* [How to complete this task]: Take each line from the entries that holds "субъекта" and copy it out.

* [Records for the task]:
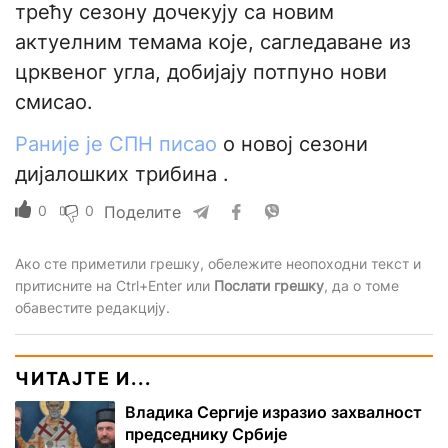
трећу сезону дочекују са новим
актуелним темама које, сагледаване из
црквеног угла, добијају потпуно нови
смисао.
Раније је СПН писао
о новој сезони
дијалошких трибина .
0
0
Поделите
Ако сте приметили грешку, обележите неопоходни текст и
притисните на Ctrl+Enter или
Послати грешку
, да о томе
обавестите редакцију.
ЧИТАЈТЕ И...
Владика Сергије изразио захвалност
председнику Србије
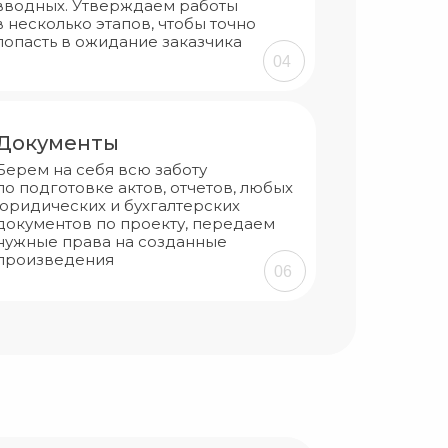
вводных. Утверждаем работы
в несколько этапов, чтобы точно
попасть в ожидание заказчика
04
Документы
Берем на себя всю заботу
по подготовке актов, отчетов, любых
юридических и бухгалтерских
документов по проекту, передаем
нужные права на созданные
произведения
06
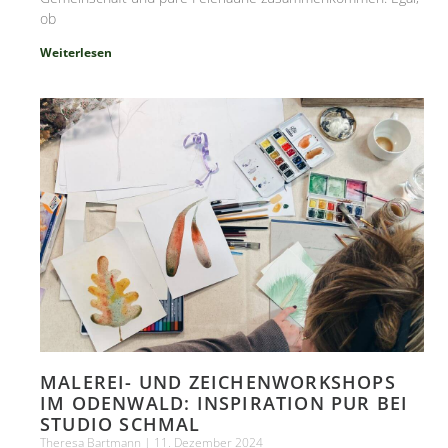
ob
Weiterlesen
MALEREI- UND ZEICHENWORKSHOPS
IM ODENWALD: INSPIRATION PUR BEI
STUDIO SCHMAL
Theresa Bartmann
11. Dezember 2024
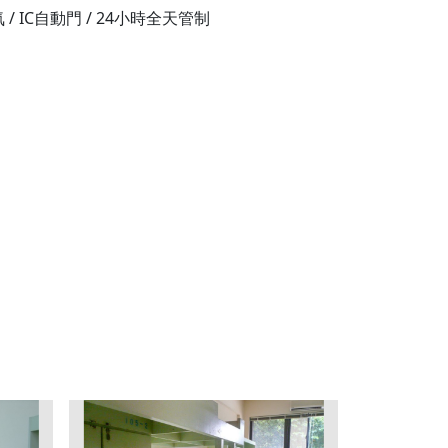
IC自動門 / 24小時全天管制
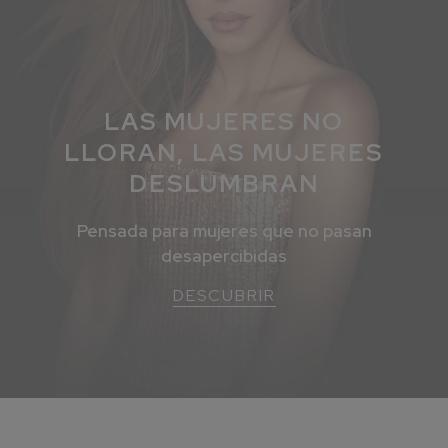
LAS MUJERES NO
LLORAN, LAS MUJERES
DESLUMBRAN
Pensada para mujeres que no pasan
desapercibidas
DESCUBRIR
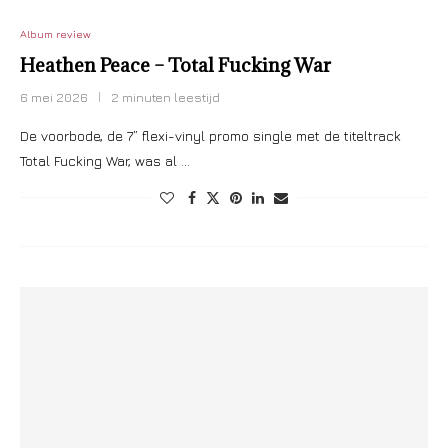
Album review
Heathen Peace – Total Fucking War
6 mei 2026
2 minuten leestijd
De voorbode, de 7” flexi-vinyl promo single met de titeltrack
Total Fucking War, was al …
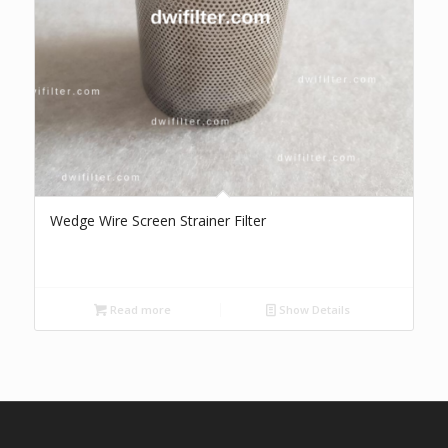
Wedge Wire Screen Strainer Filter
Read more
Show Details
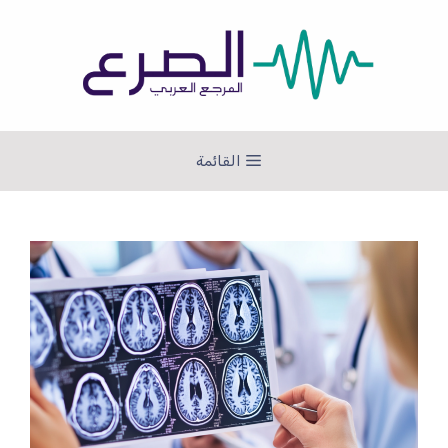
نتقل
لى
لمحتوى
القائمة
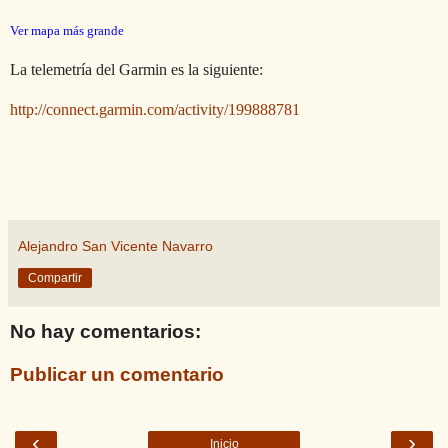
Ver mapa más grande
La telemetría del Garmin es la siguiente:
http://connect.garmin.com/activity/199888781
Alejandro San Vicente Navarro
Compartir
No hay comentarios:
Publicar un comentario
‹
›
Inicio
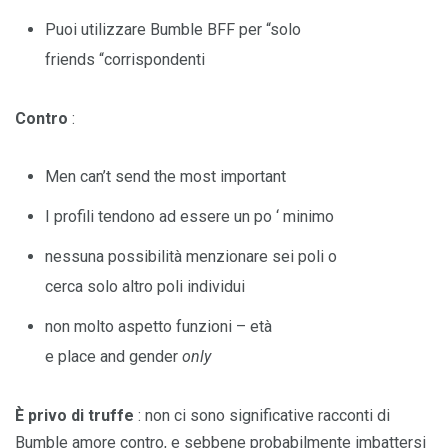
Puoi utilizzare Bumble BFF per “solo
friends “corrispondenti
Contro
:
Men can’t send the most important
I profili tendono ad essere un po ‘ minimo
nessuna possibilità menzionare sei poli o
cerca solo altro poli individui
non molto aspetto funzioni – età
e place and gender
only
È privo di truffe
: non ci sono significative racconti di
Bumble amore contro, e sebbene probabilmente imbattersi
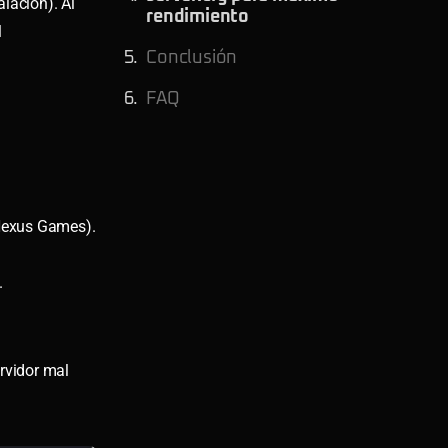
alación). Al
rendimiento
l
Conclusión
FAQ
 Nexus Games).
.
rvidor mal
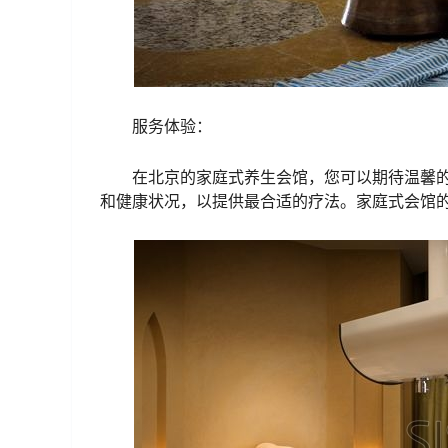
服务体验：
在北京的家庭式养生会馆，您可以期待温馨
和健康状况，以提供最合适的疗法。家庭式会馆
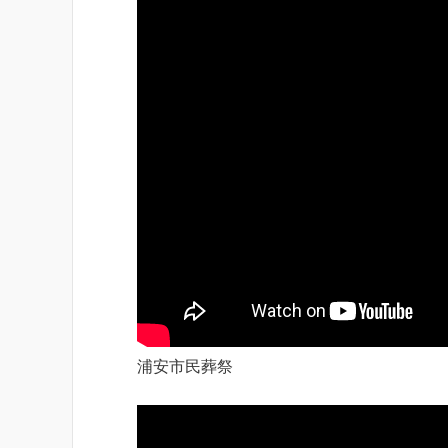
浦安市民葬祭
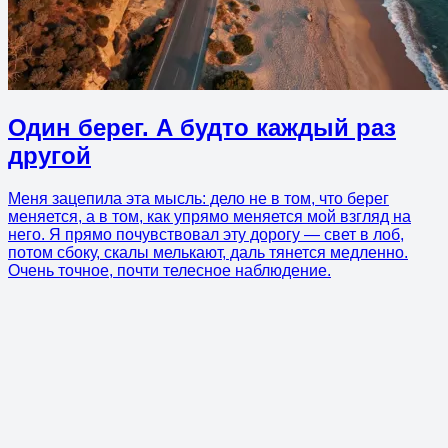
Один берег. А будто каждый раз
другой
Меня зацепила эта мысль: дело не в том, что берег
меняется, а в том, как упрямо меняется мой взгляд на
него. Я прямо почувствовал эту дорогу — свет в лоб,
потом сбоку, скалы мелькают, даль тянется медленно.
Очень точное, почти телесное наблюдение.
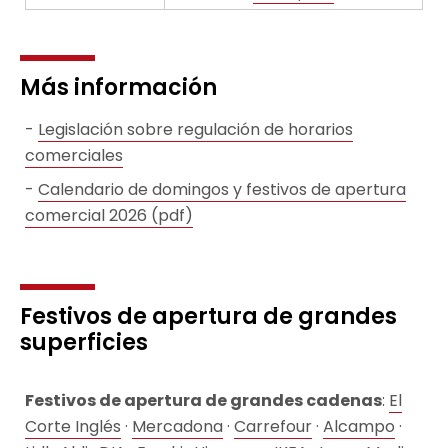
Más información
Legislación sobre regulación de horarios
comerciales
Calendario de domingos y festivos de apertura
comercial 2026 (pdf)
Festivos de apertura de grandes
superficies
Festivos de apertura de grandes cadenas
:
El
Corte Inglés
·
Mercadona
·
Carrefour
·
Alcampo
·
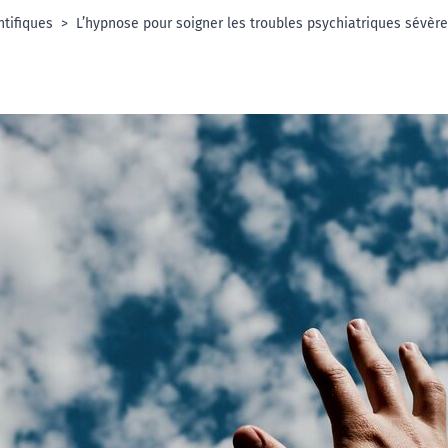
ntifiques
L’hypnose pour soigner les troubles psychiatriques sévèr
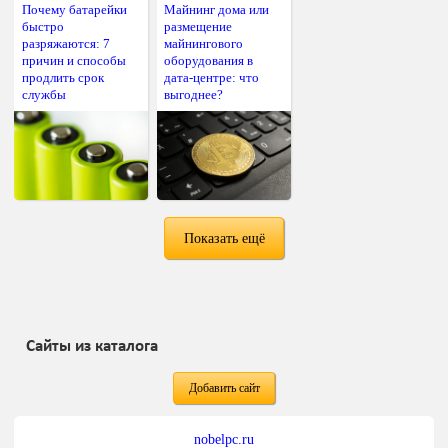
Почему батарейки
Майнинг дома или
быстро
размещение
разряжаются: 7
майнингового
причин и способы
оборудования в
продлить срок
дата-центре: что
службы
выгоднее?
Показать ещё
Сайты из каталога
Добавить сайт
nobelpc.ru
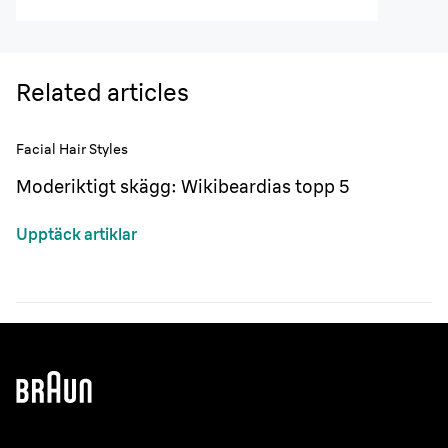
Related articles
Facial Hair Styles
Moderiktigt skägg: Wikibeardias topp 5
Upptäck artiklar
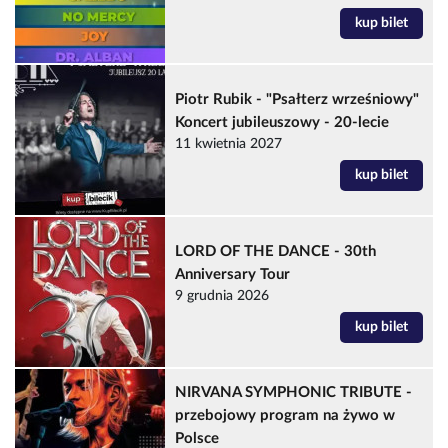
kup bilet
Piotr Rubik - "Psałterz wrześniowy"
Koncert jubileuszowy - 20-lecie
11 kwietnia 2027
kup bilet
LORD OF THE DANCE - 30th
Anniversary Tour
9 grudnia 2026
kup bilet
NIRVANA SYMPHONIC TRIBUTE -
przebojowy program na żywo w
Polsce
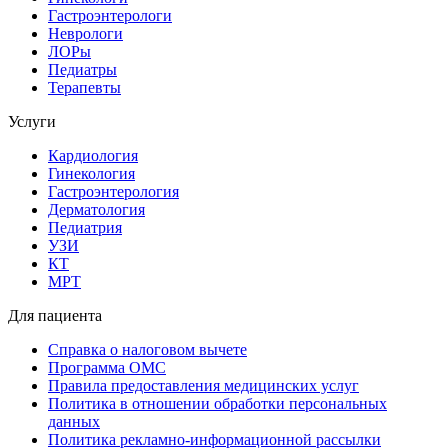
Гастроэнтерологи
Неврологи
ЛОРы
Педиатры
Терапевты
Услуги
Кардиология
Гинекология
Гастроэнтерология
Дерматология
Педиатрия
УЗИ
КТ
МРТ
Для пациента
Справка о налоговом вычете
Программа ОМС
Правила предоставления медицинских услуг
Политика в отношении обработки персональных
данных
Политика рекламно-информационной рассылки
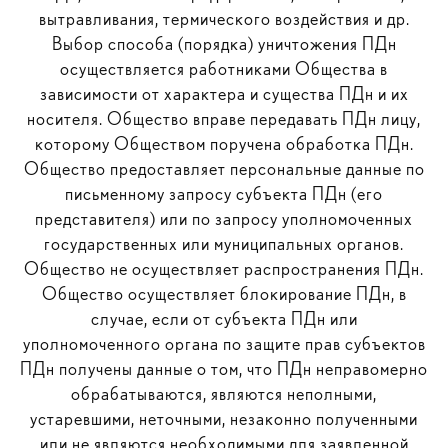
вытравливания, термического воздействия и др.
Выбор способа (порядка) уничтожения ПДн
осуществляется работниками Общества в
зависимости от характера и существа ПДн и их
носителя. Общество вправе передавать ПДн лицу,
которому Обществом поручена обработка ПДн.
Общество предоставляет персональные данные по
письменному запросу субъекта ПДн (его
представителя) или по запросу уполномоченных
государственных или муниципальных органов.
Общество не осуществляет распространения ПДн.
Общество осуществляет блокирование ПДн, в
случае, если от субъекта ПДн или
уполномоченного органа по защите прав субъектов
ПДн получены данные о том, что ПДн неправомерно
обрабатываются, являются неполными,
устаревшими, неточными, незаконно полученными
или не являются необходимыми для заявленной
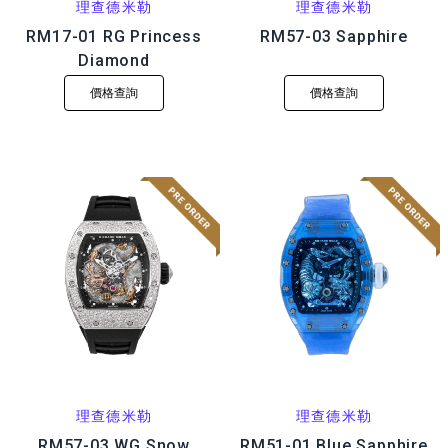
理查德米勒
理查德米勒
RM17-01 RG Princess
RM57-03 Sapphire
Diamond
價格查詢
價格查詢
理查德米勒
理查德米勒
RM57-03 WG Snow
RM51-01 Blue Sapphire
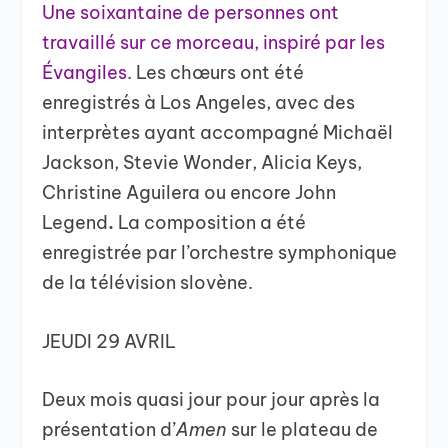
Une soixantaine de personnes ont
travaillé sur ce morceau, inspiré par les
Évangiles
. Les chœurs ont été
enregistrés à Los Angeles, avec des
interprètes ayant accompagné Michaël
Jackson, Stevie Wonder, Alicia Keys,
Christine Aguilera ou encore John
Legend
.
La composition a été
enregistrée par l’orchestre symphonique
de la télévision slovène.
JEUDI 29 AVRIL
Deux mois quasi jour pour jour après la
présentation d’
Amen
sur le plateau de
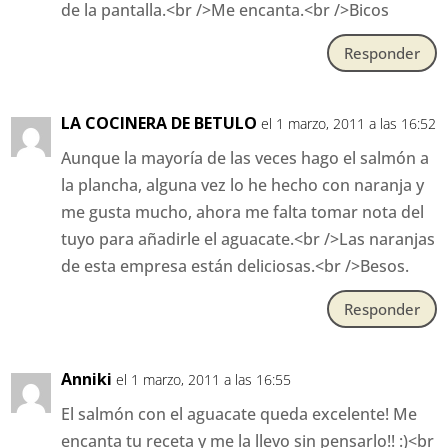
de la pantalla.<br />Me encanta.<br />Bicos
Responder
LA COCINERA DE BETULO
el 1 marzo, 2011 a las 16:52
Aunque la mayoría de las veces hago el salmón a
la plancha, alguna vez lo he hecho con naranja y
me gusta mucho, ahora me falta tomar nota del
tuyo para añadirle el aguacate.<br />Las naranjas
de esta empresa están deliciosas.<br />Besos.
Responder
Anniki
el 1 marzo, 2011 a las 16:55
El salmón con el aguacate queda excelente! Me
encanta tu receta y me la llevo sin pensarlo!! :)<br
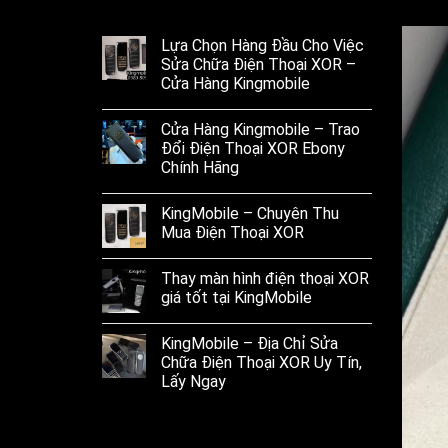
Lựa Chọn Hàng Đầu Cho Việc
Sửa Chữa Điện Thoại XOR –
Cửa Hàng Kingmobile
Cửa Hàng Kingmobile – Trao
Đổi Điện Thoại XOR Ebony
Chính Hãng
KingMobile – Chuyên Thu
Mua Điện Thoại XOR
Thay màn hình điện thoại XOR
giá tốt tại KingMobile
KingMobile – Địa Chỉ Sửa
Chữa Điện Thoại XOR Uy Tín,
Lấy Ngay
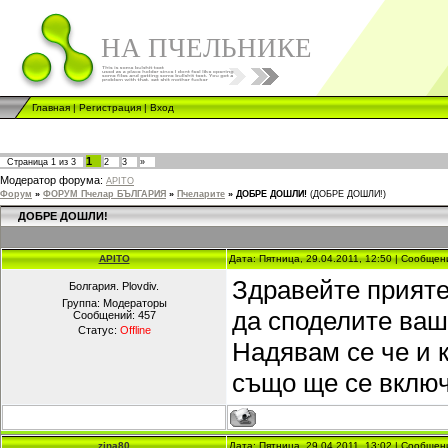
НА ПЧЕЛЬНИКЕ
Главная
|
Регистрация
|
Вход
1
Страница
1
из
3
2
3
»
Модератор форума:
APITO
Форум
»
ФОРУМ Пчелар БЪЛГАРИЯ
»
Пчеларите
»
ДОБРЕ ДОШЛИ!
(ДОБРЕ ДОШЛИ!)
ДОБРЕ ДОШЛИ!
APITO
Дата: Пятница, 29.04.2011, 12:50 | Сообще
Здравейте прияте
Болгария. Plovdiv.
Группа: Модераторы
да споделите ваш
Сообщений:
457
Статус:
Offline
Надявам се че и к
също ще се включ
zina80
Дата: Пятница, 29.04.2011, 13:02 | Сообще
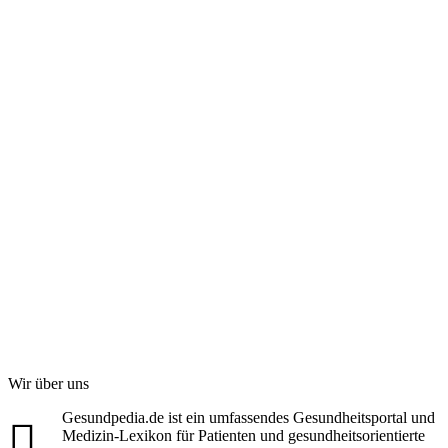
Wir über uns
Gesundpedia.de ist ein umfassendes Gesundheitsportal und
Medizin-Lexikon für Patienten und gesundheitsorientierte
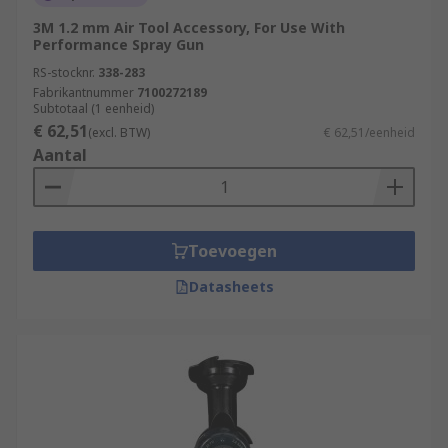
3M 1.2 mm Air Tool Accessory, For Use With
Performance Spray Gun
RS-stocknr.
338-283
Fabrikantnummer
7100272189
Subtotaal (1 eenheid)
€ 62,51
(excl. BTW)
€ 62,51/eenheid
Aantal
Toevoegen
Datasheets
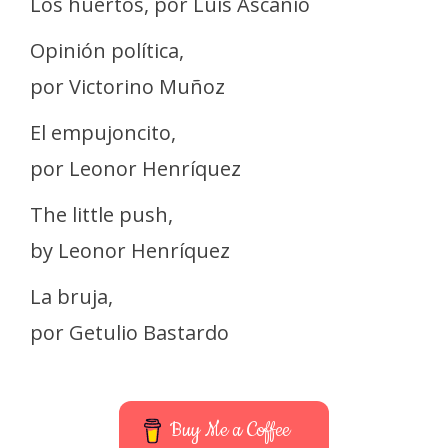
Los huertos, por Luis Ascanio
Opinión política,
por Victorino Muñoz
El empujoncito,
por Leonor Henríquez
The little push,
by Leonor Henríquez
La bruja,
por Getulio Bastardo
Buy Me a Coffee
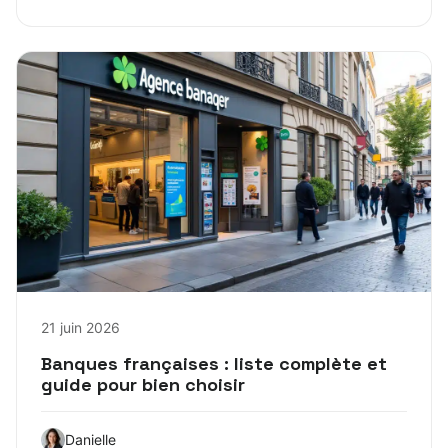
21 juin 2026
Banques françaises : liste complète et
guide pour bien choisir
Danielle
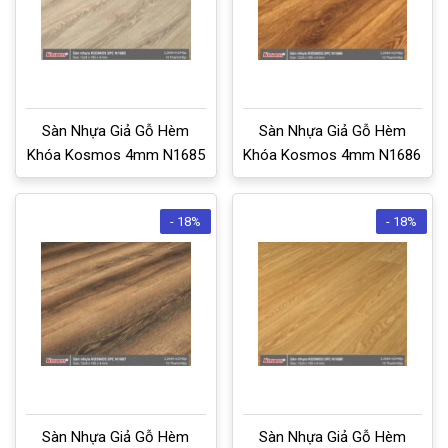
Sàn Nhựa Giả Gỗ Hèm
Sàn Nhựa Giả Gỗ Hèm
Khóa Kosmos 4mm N1685
Khóa Kosmos 4mm N1686
- 18%
- 18%
Sàn Nhựa Giả Gỗ Hèm
Sàn Nhựa Giả Gỗ Hèm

* [Response for this exercise]:
письменному запросу субъекта ПДн (его
случае, если от субъекта ПДн или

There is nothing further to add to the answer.